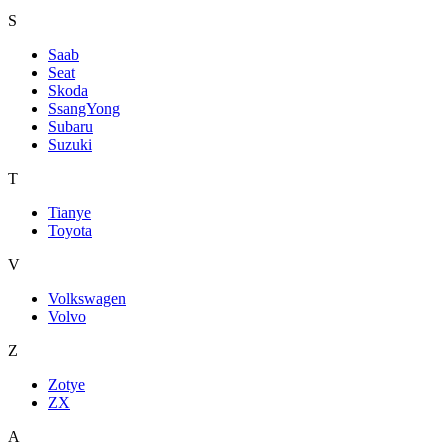
S
Saab
Seat
Skoda
SsangYong
Subaru
Suzuki
T
Tianye
Toyota
V
Volkswagen
Volvo
Z
Zotye
ZX
А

Problem to solve
Without carrying over any picture, write out the entries above once more, exactly.

Solution to the problem
S
Saab
Seat
Skoda
SsangYong
Subaru
Suzuki
T
Tianye
Toyota
V
Volkswagen
Volvo
Z
Zotye
ZX
А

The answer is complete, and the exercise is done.